Bio: Dr. Peixuan Guo is the William Farish Endowed Chair in Nanobiotechnology and the director of the Nanobiotechnology Center at the University of Kentucky. He also serves as the director of the NCI Cancer Nanotechnology Platform Partnership Program: RNA Nanotechnology for Cancer Therapy.
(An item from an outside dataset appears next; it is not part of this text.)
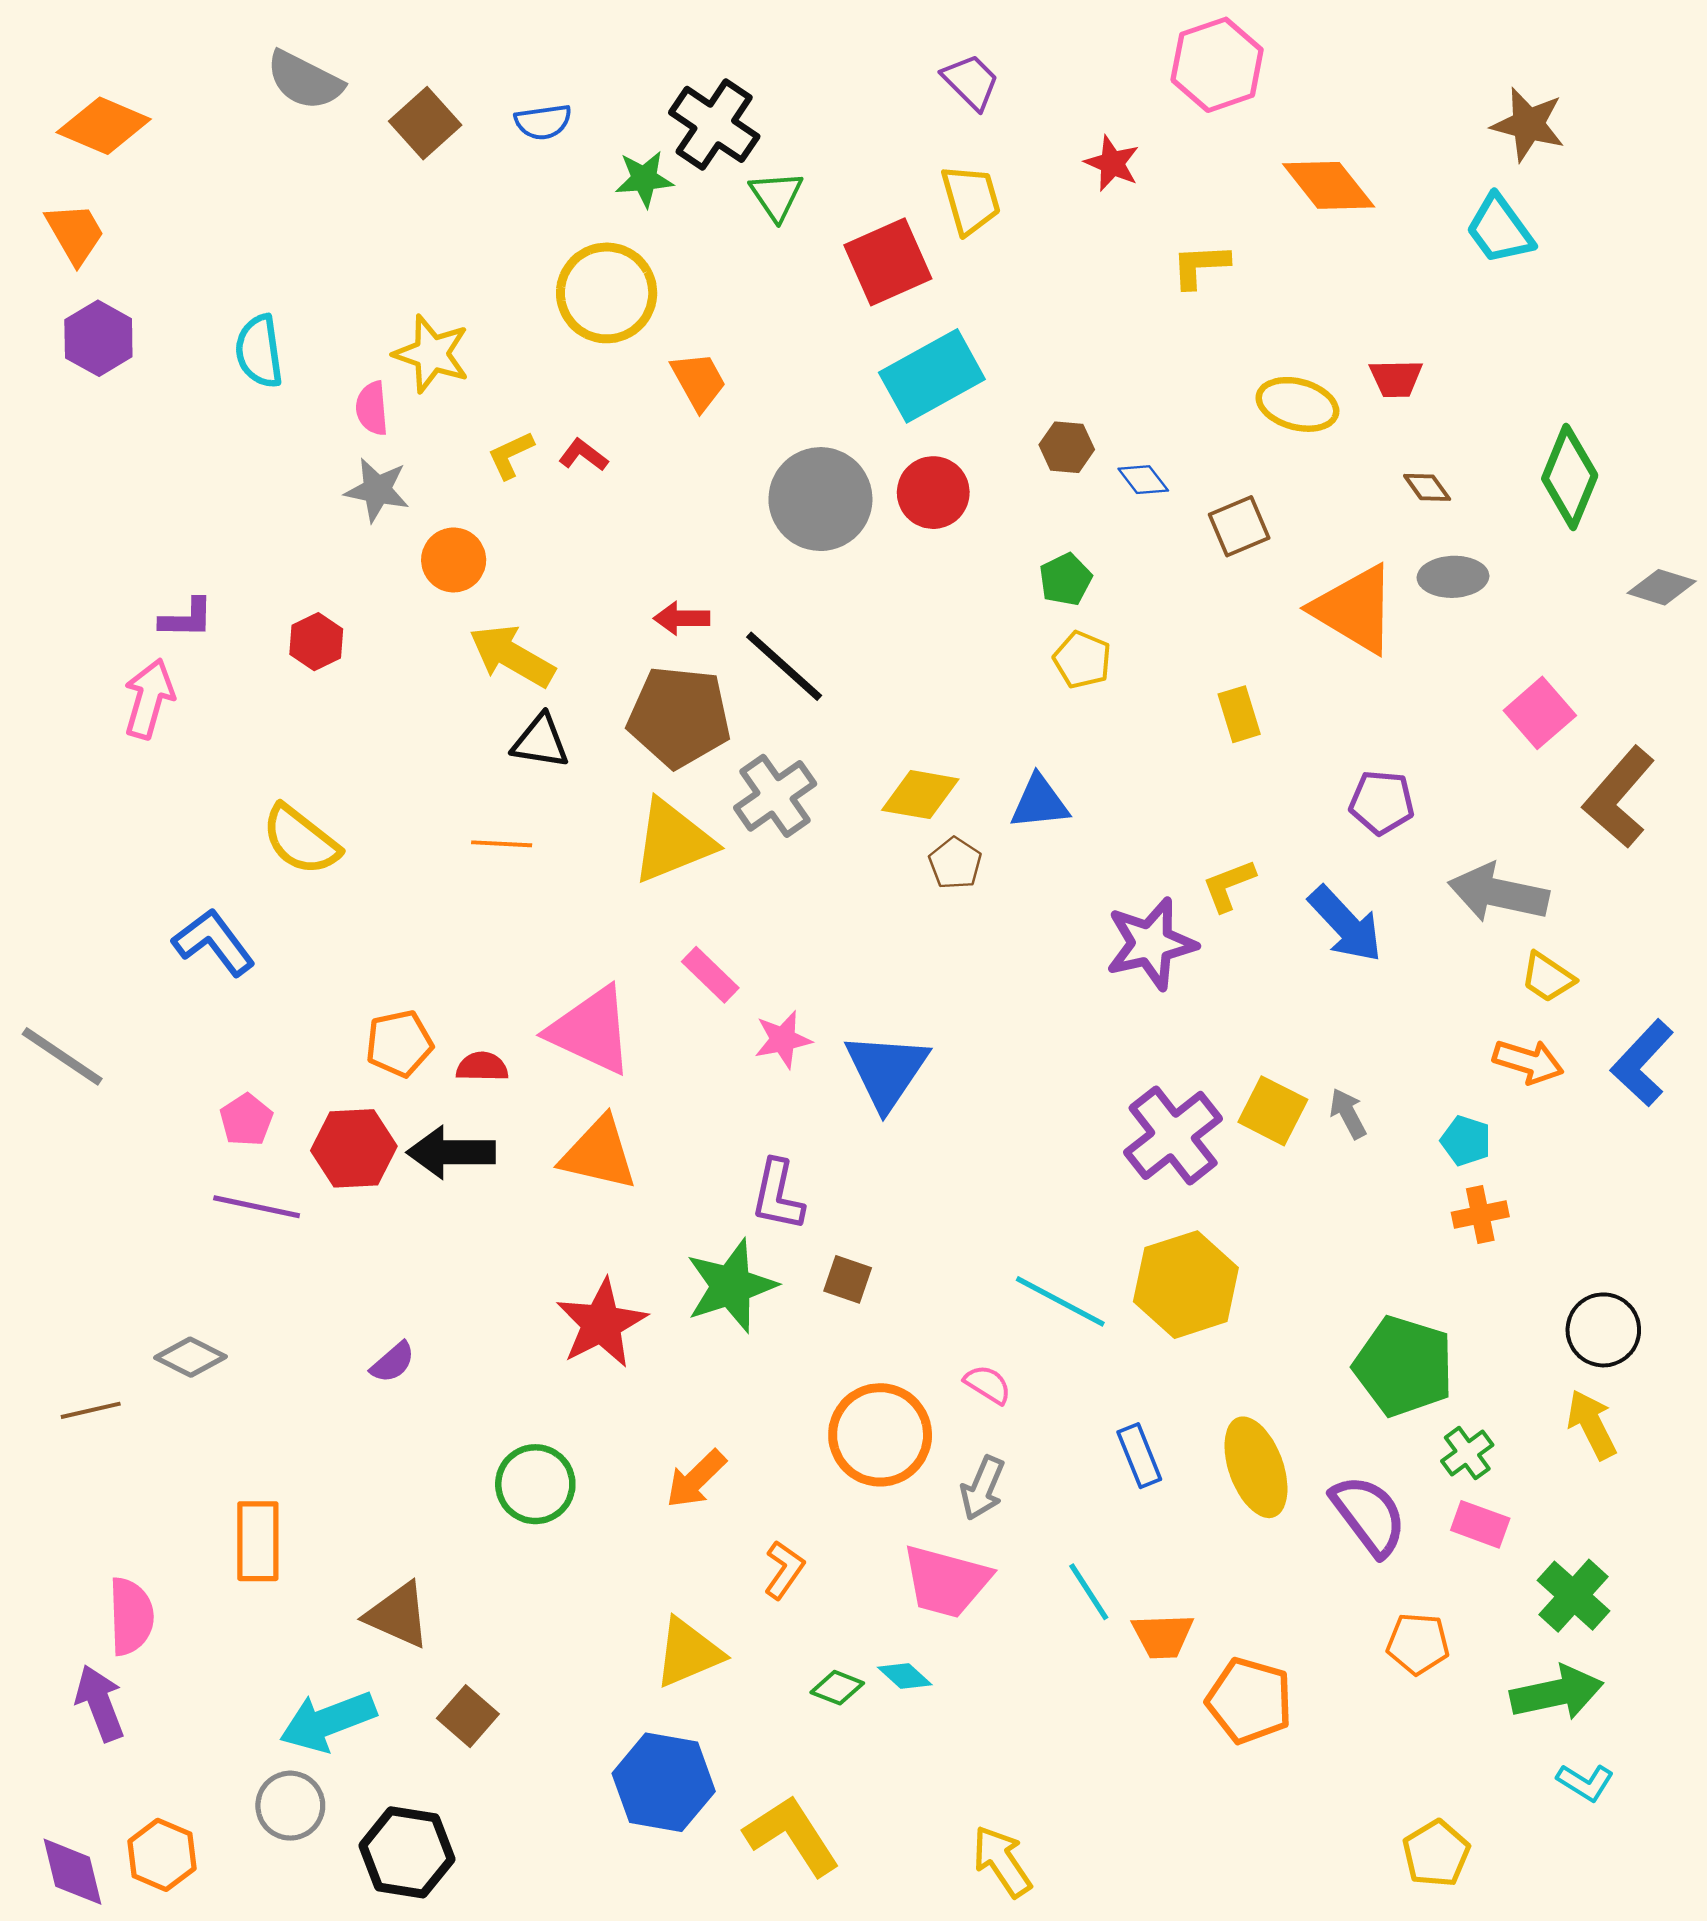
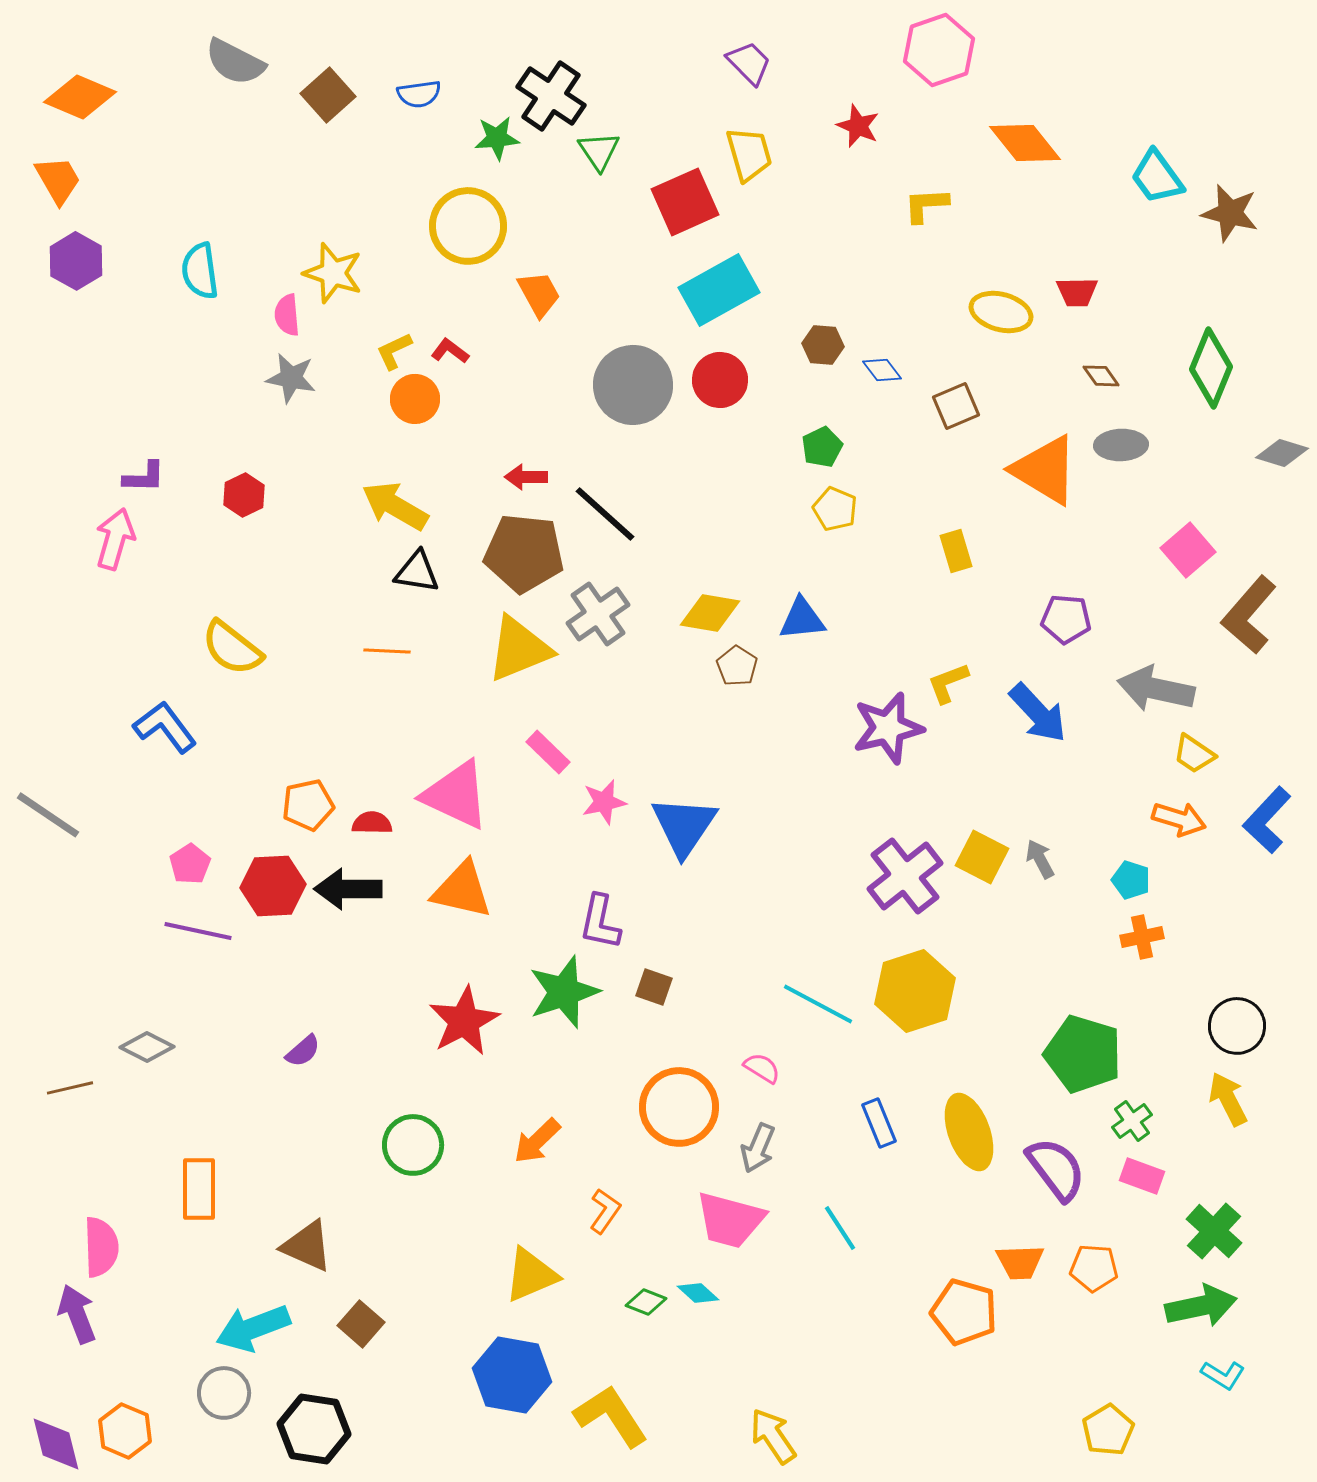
brown star: (1528, 124) -> (1230, 213), moved
orange circle: (454, 560) -> (415, 399), moved
orange trapezoid: (1163, 1636) -> (1020, 1262), moved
He received his Ph.D. in Microbiology/Genetics with training in biophysics from the University of Minnesota in 1987; was a post-doc at NIH before joining Purdue University as an assistant professor in 1990, was tenured in 1993, became a full Professor in 1997, and was honored as a Purdue Faculty Scholar in 1998. He was recruited to the University of Cincinnati as Dane & Mary Louise Miller Endowed Chair of Biomedical Engineering in 2007, and served as the Director of the NIH Nanomedicine Development Center from 2006-2011. He moved to University of Kentucky as William Farish Endowed chair in nanobiotechnology in 2012.
 
He constructed the phi29 DNA packaging motor (PNAS, 1986), discovered the phi29 motor pRNA (Science, 1987), assembled infectious dsDNA viruses (J Virology, 1995), discovered the pRNA hexamer (Mol Cell, 1998), and pioneered RNA nanotechnology (Mol Cell, 1998, JNN, 2003; Nano Lett., 2004,2005; Nature Nanotechnology, 2010). His lab built a dual imaging system to detect single-fluorophores (EMBO J, 2007; RNA, 2007), and incorporated the phi29 motor channel into a lipid membrane (Nature Nanotechnology, 2009) for single molecule sensing with potentials for high throughput dsDNA sequencing.
 
He received the Pfizer Distinguished Faculty Award in 1995; the Purdue Faculty Scholar award in 1998; the Purdue Seed Award in 2004, 2005, and 2007; the Lions Club Cancer Research Award in 2006; and the COV Distinguished Alumni of the University of Minnesota in 2009, Distinguished Research Faculty Award in 2010 and 2011. He is an editor or board member of five nanotech journals. His work has been reported hundreds of times over the radio and TV stations such as ABC and NBC, and featured in the newsletters or websites of NIH, NSF, MSNBC, NCI, and ScienceNow, to name a few. He was a member of two prominent national nanotech initiatives sponsored by NIST, NIH, NSF and the National Council of Nanotechnology; and a member of the NIH NDC Steering Committee from 2006-2010.